WORK TO COMPLETE>
Write the records out once more, exactly as they are given.

+-------+

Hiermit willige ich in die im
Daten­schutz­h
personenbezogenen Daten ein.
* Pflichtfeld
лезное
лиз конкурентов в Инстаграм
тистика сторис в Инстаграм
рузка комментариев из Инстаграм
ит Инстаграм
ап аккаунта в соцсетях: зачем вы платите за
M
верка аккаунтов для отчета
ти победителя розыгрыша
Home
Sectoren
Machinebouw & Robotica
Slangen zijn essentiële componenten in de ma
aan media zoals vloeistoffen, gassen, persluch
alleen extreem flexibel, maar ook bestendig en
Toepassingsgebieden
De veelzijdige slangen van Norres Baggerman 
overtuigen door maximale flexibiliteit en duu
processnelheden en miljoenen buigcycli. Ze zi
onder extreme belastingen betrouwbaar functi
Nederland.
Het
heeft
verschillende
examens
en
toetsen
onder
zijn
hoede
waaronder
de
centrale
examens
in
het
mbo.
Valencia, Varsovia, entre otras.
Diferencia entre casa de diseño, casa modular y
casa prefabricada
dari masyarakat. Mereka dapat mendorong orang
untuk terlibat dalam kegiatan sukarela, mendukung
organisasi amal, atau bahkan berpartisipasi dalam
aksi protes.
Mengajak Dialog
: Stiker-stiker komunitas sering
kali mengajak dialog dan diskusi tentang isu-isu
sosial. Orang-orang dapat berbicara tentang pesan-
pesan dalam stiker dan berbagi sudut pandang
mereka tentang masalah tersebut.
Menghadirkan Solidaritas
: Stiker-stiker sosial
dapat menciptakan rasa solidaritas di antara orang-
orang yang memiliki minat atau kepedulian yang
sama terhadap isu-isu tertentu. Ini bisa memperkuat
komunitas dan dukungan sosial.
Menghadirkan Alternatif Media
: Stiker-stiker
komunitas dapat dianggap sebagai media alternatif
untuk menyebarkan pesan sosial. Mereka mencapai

+-------+

REPLY>
Hiermit willige ich in die im
Daten­schutz­h
personenbezogenen Daten ein.
* Pflichtfeld
лезное
лиз конкурентов в Инстаграм
тистика сторис в Инстаграм
рузка комментариев из Инстаграм
ит Инстаграм
ап аккаунта в соцсетях: зачем вы платите за
M
верка аккаунтов для отчета
ти победителя розыгрыша
Home
Sectoren
Machinebouw & Robotica
Slangen zijn essentiële componenten in de ma
aan media zoals vloeistoffen, gassen, persluch
alleen extreem flexibel, maar ook bestendig en
Toepassingsgebieden
De veelzijdige slangen van Norres Baggerman 
overtuigen door maximale flexibiliteit en duu
processnelheden en miljoenen buigcycli. Ze zi
onder extreme belastingen betrouwbaar functi
Nederland.
Het
heeft
verschillende
examens
en
toetsen
onder
zijn
hoede
waaronder
de
centrale
examens
in
het
mbo.
Valencia, Varsovia, entre otras.
Diferencia entre casa de diseño, casa modular y
casa prefabricada
dari masyarakat. Mereka dapat mendorong orang
untuk terlibat dalam kegiatan sukarela, mendukung
organisasi amal, atau bahkan berpartisipasi dalam
aksi protes.
Mengajak Dialog
: Stiker-stiker komunitas sering
kali mengajak dialog dan diskusi tentang isu-isu
sosial. Orang-orang dapat berbicara tentang pesan-
pesan dalam stiker dan berbagi sudut pandang
mereka tentang masalah tersebut.
Menghadirkan Solidaritas
: Stiker-stiker sosial
dapat menciptakan rasa solidaritas di antara orang-
orang yang memiliki minat atau kepedulian yang
sama terhadap isu-isu tertentu. Ini bisa memperkuat
komunitas dan dukungan sosial.
Menghadirkan Alternatif Media
: Stiker-stiker
komunitas dapat dianggap sebagai media alternatif
untuk menyebarkan pesan sosial. Mereka mencapai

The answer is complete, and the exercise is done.